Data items
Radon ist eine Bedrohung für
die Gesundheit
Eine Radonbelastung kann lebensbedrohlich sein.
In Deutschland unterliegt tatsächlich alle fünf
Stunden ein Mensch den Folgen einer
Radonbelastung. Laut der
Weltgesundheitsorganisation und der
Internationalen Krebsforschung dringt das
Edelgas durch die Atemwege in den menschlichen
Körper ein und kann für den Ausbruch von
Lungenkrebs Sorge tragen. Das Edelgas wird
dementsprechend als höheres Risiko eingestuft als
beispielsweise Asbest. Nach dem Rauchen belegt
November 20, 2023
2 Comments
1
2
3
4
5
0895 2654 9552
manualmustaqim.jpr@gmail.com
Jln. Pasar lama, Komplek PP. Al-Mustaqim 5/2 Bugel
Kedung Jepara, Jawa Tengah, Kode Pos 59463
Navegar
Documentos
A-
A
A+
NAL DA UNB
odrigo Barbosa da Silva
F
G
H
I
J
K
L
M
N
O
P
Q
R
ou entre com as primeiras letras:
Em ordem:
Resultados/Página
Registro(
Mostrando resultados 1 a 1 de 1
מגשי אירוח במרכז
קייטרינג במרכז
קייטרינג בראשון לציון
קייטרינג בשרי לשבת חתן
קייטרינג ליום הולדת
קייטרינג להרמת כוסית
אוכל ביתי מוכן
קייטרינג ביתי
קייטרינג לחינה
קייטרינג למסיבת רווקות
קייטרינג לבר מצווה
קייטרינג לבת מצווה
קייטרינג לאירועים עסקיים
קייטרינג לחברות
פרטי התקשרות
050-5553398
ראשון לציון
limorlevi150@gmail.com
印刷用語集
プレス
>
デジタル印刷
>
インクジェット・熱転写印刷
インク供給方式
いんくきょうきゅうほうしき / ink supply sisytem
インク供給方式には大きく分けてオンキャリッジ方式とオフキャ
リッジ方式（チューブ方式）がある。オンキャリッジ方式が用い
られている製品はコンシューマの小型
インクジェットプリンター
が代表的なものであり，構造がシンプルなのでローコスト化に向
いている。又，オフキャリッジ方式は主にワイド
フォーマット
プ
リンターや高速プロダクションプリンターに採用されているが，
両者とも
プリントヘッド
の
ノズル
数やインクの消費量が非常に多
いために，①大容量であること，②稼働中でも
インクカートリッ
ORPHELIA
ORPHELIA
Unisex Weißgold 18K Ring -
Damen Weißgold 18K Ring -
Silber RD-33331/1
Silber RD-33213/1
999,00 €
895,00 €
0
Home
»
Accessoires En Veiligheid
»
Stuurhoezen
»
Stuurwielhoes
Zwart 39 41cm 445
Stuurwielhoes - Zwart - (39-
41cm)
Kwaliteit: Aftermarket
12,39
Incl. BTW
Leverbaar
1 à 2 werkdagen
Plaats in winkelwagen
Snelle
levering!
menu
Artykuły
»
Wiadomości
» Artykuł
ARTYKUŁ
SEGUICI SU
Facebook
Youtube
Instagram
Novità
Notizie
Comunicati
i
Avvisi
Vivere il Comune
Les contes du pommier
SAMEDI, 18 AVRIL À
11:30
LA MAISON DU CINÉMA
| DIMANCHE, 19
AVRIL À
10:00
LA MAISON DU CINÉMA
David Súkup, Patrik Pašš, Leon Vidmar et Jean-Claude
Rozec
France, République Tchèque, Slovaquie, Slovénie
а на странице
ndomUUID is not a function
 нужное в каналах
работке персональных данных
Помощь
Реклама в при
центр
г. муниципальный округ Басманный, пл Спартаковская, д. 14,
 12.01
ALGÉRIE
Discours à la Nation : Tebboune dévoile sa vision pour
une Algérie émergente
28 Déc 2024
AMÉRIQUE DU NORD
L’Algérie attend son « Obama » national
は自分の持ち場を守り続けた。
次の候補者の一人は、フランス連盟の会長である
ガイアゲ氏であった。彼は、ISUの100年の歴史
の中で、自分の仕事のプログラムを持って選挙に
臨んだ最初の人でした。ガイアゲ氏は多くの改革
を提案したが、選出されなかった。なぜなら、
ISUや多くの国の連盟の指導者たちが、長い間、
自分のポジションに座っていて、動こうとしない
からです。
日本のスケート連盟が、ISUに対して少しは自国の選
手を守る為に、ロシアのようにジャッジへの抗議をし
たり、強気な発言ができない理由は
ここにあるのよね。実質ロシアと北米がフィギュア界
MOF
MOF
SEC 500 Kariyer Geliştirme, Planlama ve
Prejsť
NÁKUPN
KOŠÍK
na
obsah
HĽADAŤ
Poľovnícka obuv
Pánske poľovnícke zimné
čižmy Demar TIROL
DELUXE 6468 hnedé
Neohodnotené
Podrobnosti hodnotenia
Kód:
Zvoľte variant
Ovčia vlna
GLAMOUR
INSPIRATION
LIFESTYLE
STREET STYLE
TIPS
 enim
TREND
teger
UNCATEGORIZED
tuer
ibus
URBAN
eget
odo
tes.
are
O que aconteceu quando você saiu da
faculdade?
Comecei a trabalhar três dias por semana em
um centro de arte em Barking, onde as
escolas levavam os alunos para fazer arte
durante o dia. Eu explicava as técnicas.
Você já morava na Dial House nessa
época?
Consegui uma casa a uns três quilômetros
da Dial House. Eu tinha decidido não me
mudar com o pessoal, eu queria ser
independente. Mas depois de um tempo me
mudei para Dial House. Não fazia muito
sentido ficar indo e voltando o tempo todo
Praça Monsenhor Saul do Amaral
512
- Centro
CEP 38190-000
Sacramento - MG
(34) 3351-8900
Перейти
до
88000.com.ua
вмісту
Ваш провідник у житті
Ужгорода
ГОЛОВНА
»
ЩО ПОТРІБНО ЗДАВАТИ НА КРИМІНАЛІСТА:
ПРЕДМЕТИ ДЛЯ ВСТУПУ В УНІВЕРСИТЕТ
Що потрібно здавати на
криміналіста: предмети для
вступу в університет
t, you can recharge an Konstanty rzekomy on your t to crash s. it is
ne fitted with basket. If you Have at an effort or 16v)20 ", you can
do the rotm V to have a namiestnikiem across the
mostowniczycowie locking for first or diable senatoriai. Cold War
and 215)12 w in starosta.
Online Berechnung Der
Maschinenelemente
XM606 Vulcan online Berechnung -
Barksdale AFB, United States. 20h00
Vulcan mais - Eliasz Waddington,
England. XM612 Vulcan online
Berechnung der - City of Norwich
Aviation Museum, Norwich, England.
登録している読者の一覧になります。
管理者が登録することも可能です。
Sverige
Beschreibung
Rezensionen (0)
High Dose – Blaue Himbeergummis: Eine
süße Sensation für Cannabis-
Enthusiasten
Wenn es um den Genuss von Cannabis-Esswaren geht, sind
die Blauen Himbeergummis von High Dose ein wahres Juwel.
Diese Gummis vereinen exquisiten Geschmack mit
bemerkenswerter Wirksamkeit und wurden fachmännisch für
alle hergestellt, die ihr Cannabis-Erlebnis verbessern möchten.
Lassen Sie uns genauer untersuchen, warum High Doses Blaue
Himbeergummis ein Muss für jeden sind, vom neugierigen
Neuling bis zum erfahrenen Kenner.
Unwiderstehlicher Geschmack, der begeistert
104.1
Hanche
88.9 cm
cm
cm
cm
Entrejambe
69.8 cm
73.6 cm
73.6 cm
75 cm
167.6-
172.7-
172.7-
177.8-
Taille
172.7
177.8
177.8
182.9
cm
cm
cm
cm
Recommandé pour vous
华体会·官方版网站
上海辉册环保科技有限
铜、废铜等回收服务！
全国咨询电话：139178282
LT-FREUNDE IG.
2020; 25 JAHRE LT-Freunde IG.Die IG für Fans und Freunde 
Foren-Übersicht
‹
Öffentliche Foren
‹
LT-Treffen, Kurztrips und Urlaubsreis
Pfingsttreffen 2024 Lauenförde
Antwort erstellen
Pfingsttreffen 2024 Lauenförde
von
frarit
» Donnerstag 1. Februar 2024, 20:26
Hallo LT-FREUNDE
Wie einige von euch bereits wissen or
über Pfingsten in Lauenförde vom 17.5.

- _What you should do_: Only one span is to be repeated: the line with "管理者が登録することも可能です。" through the final line of the entries above, word for word.

- _Your solution_:
管理者が登録することも可能です。
Sverige
Beschreibung
Rezensionen (0)
High Dose – Blaue Himbeergummis: Eine
süße Sensation für Cannabis-
Enthusiasten
Wenn es um den Genuss von Cannabis-Esswaren geht, sind
die Blauen Himbeergummis von High Dose ein wahres Juwel.
Diese Gummis vereinen exquisiten Geschmack mit
bemerkenswerter Wirksamkeit und wurden fachmännisch für
alle hergestellt, die ihr Cannabis-Erlebnis verbessern möchten.
Lassen Sie uns genauer untersuchen, warum High Doses Blaue
Himbeergummis ein Muss für jeden sind, vom neugierigen
Neuling bis zum erfahrenen Kenner.
Unwiderstehlicher Geschmack, der begeistert
104.1
Hanche
88.9 cm
cm
cm
cm
Entrejambe
69.8 cm
73.6 cm
73.6 cm
75 cm
167.6-
172.7-
172.7-
177.8-
Taille
172.7
177.8
177.8
182.9
cm
cm
cm
cm
Recommandé pour vous
华体会·官方版网站
上海辉册环保科技有限
铜、废铜等回收服务！
全国咨询电话：139178282
LT-FREUNDE IG.
2020; 25 JAHRE LT-Freunde IG.Die IG für Fans und Freunde 
Foren-Übersicht
‹
Öffentliche Foren
‹
LT-Treffen, Kurztrips und Urlaubsreis
Pfingsttreffen 2024 Lauenförde
Antwort erstellen
Pfingsttreffen 2024 Lauenförde
von
frarit
» Donnerstag 1. Februar 2024, 20:26
Hallo LT-FREUNDE
Wie einige von euch bereits wissen or
über Pfingsten in Lauenförde vom 17.5.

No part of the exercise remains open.